Hamilton, Hip-Hop, and the Law

By Stephen RohdeMay 8, 2021

Hamilton, Hip-Hop, and the Law

Hamilton and the Law: Reading Today’s Most Contentious Legal Issues Through the Hit Musical by Lisa A. Tucker

“THE 10-DOLLAR founding father / got a lot farther by working a lot harder / by being a lot smarter / by being a self-starter.” “We’re gonna rise up! Rise up!” “Just you wait.” “The room where it happens.” “Immigrants: we get the job done!” “History has its eyes on you.” “I’m not throwin’ away my shot.” “But we’ll never be truly free / until those in bondage have the same rights / as you and me.” “I’m ’a compel him to include women in the sequel!” “And when my time is up, have I done enough?”

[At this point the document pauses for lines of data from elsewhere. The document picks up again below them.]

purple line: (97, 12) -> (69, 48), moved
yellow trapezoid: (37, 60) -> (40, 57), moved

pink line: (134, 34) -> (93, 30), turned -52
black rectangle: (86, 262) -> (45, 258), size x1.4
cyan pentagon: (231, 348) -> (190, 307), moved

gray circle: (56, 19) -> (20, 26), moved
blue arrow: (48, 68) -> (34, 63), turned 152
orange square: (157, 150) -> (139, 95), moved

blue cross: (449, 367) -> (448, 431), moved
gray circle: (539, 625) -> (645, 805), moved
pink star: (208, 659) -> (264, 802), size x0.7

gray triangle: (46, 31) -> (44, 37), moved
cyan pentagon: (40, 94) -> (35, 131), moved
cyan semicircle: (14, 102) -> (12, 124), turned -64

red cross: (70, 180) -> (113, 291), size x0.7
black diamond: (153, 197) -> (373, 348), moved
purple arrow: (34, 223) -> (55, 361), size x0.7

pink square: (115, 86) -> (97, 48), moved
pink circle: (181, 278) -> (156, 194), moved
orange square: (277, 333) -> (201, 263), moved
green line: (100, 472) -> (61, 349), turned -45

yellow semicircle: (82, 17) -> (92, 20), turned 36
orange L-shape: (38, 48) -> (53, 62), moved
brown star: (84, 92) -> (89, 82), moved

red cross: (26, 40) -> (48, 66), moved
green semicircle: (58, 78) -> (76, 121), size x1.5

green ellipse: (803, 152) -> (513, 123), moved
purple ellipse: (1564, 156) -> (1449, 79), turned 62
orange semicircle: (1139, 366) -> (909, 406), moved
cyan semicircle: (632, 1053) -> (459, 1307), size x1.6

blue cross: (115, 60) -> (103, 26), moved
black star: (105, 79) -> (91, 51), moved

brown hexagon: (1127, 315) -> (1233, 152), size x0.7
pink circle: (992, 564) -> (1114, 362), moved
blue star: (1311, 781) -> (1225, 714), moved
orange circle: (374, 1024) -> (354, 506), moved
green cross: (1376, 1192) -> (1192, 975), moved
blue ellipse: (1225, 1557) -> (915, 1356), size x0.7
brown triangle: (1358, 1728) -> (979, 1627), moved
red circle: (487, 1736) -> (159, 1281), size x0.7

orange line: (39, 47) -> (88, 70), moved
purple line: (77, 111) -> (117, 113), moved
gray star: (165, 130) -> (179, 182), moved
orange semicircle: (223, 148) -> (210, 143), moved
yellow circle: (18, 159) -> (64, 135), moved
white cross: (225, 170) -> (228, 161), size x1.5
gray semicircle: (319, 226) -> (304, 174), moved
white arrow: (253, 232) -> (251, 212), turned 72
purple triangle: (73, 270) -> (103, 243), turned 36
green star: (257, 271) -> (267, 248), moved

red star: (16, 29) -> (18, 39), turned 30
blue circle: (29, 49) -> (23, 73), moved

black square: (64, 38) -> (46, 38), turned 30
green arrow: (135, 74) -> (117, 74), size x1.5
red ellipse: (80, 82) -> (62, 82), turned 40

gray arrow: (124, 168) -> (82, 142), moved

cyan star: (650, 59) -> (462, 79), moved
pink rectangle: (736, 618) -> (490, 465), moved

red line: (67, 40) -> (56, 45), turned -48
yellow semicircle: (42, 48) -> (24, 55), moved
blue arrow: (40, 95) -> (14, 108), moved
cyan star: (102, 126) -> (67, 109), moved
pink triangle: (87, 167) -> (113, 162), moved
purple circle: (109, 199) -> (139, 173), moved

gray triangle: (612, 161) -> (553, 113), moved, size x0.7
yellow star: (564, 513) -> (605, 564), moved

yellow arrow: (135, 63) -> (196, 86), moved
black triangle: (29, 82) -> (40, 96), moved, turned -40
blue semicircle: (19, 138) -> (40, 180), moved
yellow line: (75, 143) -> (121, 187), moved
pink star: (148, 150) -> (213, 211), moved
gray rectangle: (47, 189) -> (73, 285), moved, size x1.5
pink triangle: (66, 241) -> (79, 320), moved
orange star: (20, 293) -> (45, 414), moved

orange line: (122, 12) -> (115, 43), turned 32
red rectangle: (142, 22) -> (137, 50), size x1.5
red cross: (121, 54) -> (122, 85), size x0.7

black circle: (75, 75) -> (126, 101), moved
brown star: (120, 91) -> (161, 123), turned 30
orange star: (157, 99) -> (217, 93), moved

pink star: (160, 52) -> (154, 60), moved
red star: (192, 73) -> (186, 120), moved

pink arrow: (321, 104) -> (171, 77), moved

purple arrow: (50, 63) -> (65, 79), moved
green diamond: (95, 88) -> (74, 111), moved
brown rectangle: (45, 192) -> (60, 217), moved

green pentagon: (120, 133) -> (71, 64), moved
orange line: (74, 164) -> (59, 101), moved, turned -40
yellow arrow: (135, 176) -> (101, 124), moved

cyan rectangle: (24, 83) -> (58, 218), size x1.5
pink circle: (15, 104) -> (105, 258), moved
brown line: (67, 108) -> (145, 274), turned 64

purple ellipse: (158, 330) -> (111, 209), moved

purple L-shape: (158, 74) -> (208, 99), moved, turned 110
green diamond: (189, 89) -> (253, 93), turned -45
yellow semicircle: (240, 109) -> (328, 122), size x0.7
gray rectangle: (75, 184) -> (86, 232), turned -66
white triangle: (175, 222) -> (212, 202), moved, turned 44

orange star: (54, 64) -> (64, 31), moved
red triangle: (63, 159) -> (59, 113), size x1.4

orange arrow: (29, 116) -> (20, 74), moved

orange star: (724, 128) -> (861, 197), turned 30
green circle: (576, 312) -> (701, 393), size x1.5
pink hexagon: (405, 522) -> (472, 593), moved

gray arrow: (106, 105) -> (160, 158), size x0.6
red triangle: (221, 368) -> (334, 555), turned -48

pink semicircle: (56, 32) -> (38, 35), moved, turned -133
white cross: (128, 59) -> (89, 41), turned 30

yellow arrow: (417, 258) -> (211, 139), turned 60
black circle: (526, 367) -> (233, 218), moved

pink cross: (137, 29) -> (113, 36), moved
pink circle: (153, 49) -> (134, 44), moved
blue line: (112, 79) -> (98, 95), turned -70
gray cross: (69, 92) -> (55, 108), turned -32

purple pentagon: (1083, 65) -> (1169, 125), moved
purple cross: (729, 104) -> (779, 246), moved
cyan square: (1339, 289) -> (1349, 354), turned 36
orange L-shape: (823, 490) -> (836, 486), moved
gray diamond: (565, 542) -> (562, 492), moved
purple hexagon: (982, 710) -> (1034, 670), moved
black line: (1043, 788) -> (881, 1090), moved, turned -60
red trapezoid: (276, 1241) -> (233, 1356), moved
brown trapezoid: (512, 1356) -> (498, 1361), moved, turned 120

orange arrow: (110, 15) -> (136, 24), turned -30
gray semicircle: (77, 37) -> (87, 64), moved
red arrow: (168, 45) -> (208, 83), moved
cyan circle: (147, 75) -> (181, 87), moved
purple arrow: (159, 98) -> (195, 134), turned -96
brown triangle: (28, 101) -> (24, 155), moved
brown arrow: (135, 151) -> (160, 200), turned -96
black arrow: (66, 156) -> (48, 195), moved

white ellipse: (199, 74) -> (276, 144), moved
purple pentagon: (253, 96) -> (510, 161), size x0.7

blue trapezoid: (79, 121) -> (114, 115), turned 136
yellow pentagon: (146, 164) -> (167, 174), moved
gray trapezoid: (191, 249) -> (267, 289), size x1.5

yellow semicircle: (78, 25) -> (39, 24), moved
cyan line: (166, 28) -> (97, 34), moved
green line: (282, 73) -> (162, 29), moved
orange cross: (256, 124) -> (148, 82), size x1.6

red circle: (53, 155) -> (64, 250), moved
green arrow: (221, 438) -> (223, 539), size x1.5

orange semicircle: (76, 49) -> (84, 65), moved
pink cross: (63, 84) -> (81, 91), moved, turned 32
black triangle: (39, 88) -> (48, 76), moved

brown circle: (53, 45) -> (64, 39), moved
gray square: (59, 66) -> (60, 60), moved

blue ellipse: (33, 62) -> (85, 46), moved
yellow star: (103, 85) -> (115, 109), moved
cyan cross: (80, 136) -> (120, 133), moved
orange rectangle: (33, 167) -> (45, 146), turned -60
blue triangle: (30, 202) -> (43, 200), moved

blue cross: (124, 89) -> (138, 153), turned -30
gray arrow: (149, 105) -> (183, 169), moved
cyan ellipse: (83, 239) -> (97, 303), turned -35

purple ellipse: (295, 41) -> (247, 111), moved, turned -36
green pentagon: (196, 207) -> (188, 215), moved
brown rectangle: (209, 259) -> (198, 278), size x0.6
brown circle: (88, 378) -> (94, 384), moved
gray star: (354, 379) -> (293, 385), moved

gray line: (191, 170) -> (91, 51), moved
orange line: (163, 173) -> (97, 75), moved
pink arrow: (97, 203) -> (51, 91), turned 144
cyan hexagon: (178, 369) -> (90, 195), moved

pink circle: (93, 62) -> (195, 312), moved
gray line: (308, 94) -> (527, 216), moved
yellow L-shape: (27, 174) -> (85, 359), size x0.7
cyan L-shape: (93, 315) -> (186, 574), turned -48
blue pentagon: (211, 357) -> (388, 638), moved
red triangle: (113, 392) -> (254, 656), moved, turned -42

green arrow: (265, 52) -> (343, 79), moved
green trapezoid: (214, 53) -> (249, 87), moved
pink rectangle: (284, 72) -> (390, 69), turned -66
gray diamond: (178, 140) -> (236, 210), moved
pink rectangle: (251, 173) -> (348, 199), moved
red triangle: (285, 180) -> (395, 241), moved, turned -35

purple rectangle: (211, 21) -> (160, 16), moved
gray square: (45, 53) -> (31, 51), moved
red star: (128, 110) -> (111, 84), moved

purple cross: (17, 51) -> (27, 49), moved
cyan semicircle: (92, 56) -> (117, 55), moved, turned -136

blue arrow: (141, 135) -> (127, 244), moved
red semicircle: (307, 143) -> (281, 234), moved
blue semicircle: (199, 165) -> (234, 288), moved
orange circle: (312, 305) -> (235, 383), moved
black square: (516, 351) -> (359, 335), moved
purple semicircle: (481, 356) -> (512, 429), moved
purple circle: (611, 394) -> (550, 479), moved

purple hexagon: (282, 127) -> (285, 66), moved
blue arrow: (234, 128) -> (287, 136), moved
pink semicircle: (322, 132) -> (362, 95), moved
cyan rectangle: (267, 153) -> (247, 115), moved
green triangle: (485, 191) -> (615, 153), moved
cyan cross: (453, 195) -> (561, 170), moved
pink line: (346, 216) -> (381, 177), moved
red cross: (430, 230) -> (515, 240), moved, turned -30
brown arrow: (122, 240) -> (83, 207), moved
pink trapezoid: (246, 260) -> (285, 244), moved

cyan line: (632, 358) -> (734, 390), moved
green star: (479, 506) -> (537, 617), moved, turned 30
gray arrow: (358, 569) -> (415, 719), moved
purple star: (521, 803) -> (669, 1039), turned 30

These ear-catching lyrics from the Tony Award– and Pulitzer Prize–winning Hamilton: An American Musical, whose cast album went platinum faster than any album in the history of Broadway, are among the most memorable from any American musical. But what is even more remarkable is that for many, they are as memorable as “We hold these truths to be self-evident, that all men are created equal,” or “that government of the people, by the people, and for the people, shall not perish from the earth,” or “Ask not what your country can do for you, but what you can do for your country.”

In her intriguing new book, Hamilton and the Law: Reading Today’s Most Contentious Legal Issues Through the Hit Musical, Lisa A. Tucker has succeeded in using the innovation and exuberance of Lin-Manuel Miranda’s ground-breaking musical to explore a wide range of legal, social, and historical issues. In turn, the 33 essays she has collected help us better understand and more deeply appreciate the complexity and sophistication of this historical hip-hop musical.

Tucker, associate professor of law at the Thomas R. Kline School of Law at Drexel University and author of the novel Called On, writes, “There is simply no question that Hamilton has captured the American imagination in a way that no lesson on civics, government, the Founding of the nation, and the development of the U.S. Constitution has ever achieved.”           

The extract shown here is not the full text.